More recently, there’s been a fair amount of interest in using WASM as a portable library format, both in the browser and in other environments. The intent of this work is pretty different than Emscripten – it’s more about writing novel code in Rust, and then calling that code from other languages (usually, Javascript).
The initial sillyfmt-wasm
implementation relied on this toolchain, using the
wasm32-unknown-unknown
target with direct LLVM WASM codegen, and
wasm-bindgen
to create working JS bindings. But, that only worked because the
prior implementations of sillyfmt
were pure Rust! With the new tree-sitter
version, there was now C code. And, to make things even more complicated, the
C code relied on the C standard library, which the wasm32-unknown-unknown
target doesn’t provide!
Fine, I figured. My Rust-expert friend Geoffry suggested that I try using the
Emscripten target, which seemed to compile for him (it didn’t compile for me).

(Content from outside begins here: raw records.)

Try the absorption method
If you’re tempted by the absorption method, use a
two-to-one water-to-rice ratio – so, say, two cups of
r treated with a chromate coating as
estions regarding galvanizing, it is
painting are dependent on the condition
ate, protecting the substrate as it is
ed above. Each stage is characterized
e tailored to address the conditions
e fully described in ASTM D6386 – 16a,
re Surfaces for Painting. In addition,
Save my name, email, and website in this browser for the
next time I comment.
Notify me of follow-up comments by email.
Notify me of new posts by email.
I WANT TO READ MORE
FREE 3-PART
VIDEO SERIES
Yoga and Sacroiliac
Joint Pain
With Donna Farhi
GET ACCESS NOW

Turns out that on Rust 1.41 the wasm32-unknown-emscripten
toolchain just
segfaults sometimes.
In general it seems like the Rust community has abandoned the
wasm32-unknown-emscripten
toolchain. The most recent compilers (nightlies)

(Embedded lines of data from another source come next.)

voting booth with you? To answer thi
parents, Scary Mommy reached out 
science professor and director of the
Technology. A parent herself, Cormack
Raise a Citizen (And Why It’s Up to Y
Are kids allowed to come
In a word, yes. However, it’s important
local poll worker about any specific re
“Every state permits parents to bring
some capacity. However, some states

and recent Emscripten versions would either generate code that panicked on
load, or which put some kind of random junk into static variables that the
tree-sitter
parser was using.
In the process of investigating this, I discovered the stdweb
project, which
makes it possible to write client-side web code in Rust. Aha! And it even
claims to support the wasm32-unknown-emscripten
target!
Alas, it looks like the last time someone had the Emscripten toolchain working
for stdweb
was more than a year ago, and the entire compiler backend for
Emscripten has changed since then. I wasted more time than I’m willing to admit
trying different rustc
and emcc
versions to see if there was a pair that
would get things working.
As it turns out, none of the ones I tried do. Fortunately, sillyfmt
isn’t
a very performance sensitive piece of code, so I ended up trying a really jank
hack to make things work. You see, Rust is this super generic language –
generic enough that I could hide the actual parser and parse-tree
implementation behind a trait… and then use Javascript to bridge between the
Rust WASM binary (generated by rustc
with wasm32-unknown-unknown
) and the
tree-sitter
WASM binary (generated by emcc
) to get the parser to work.
So I defined some traits:
pub trait ParseTree {
fn root_node(&self) -> Box<dyn ParseNode<'_> + '_>;
}
pub trait ParseCursor<'a> {
fn goto_first_child(&mut self) -> bool;
fn goto_next_sibling(&mut self) -> bool;
fn node(&self) -> Box<dyn ParseNode<'a> + 'a>;
fn field_name(&self) -> Option<String>;
}
pub trait ParseNode<'a> {
fn walk(&self) -> Box<dyn ParseCursor<'a> + 'a>;
fn kind(&self) -> String;
fn utf8_text(&self, data: &'_ [u8]) -> String;
fn is_named(&self) -> bool;
}
and rewrote the formatting code to use the trait rather than the underlying parse-tree API.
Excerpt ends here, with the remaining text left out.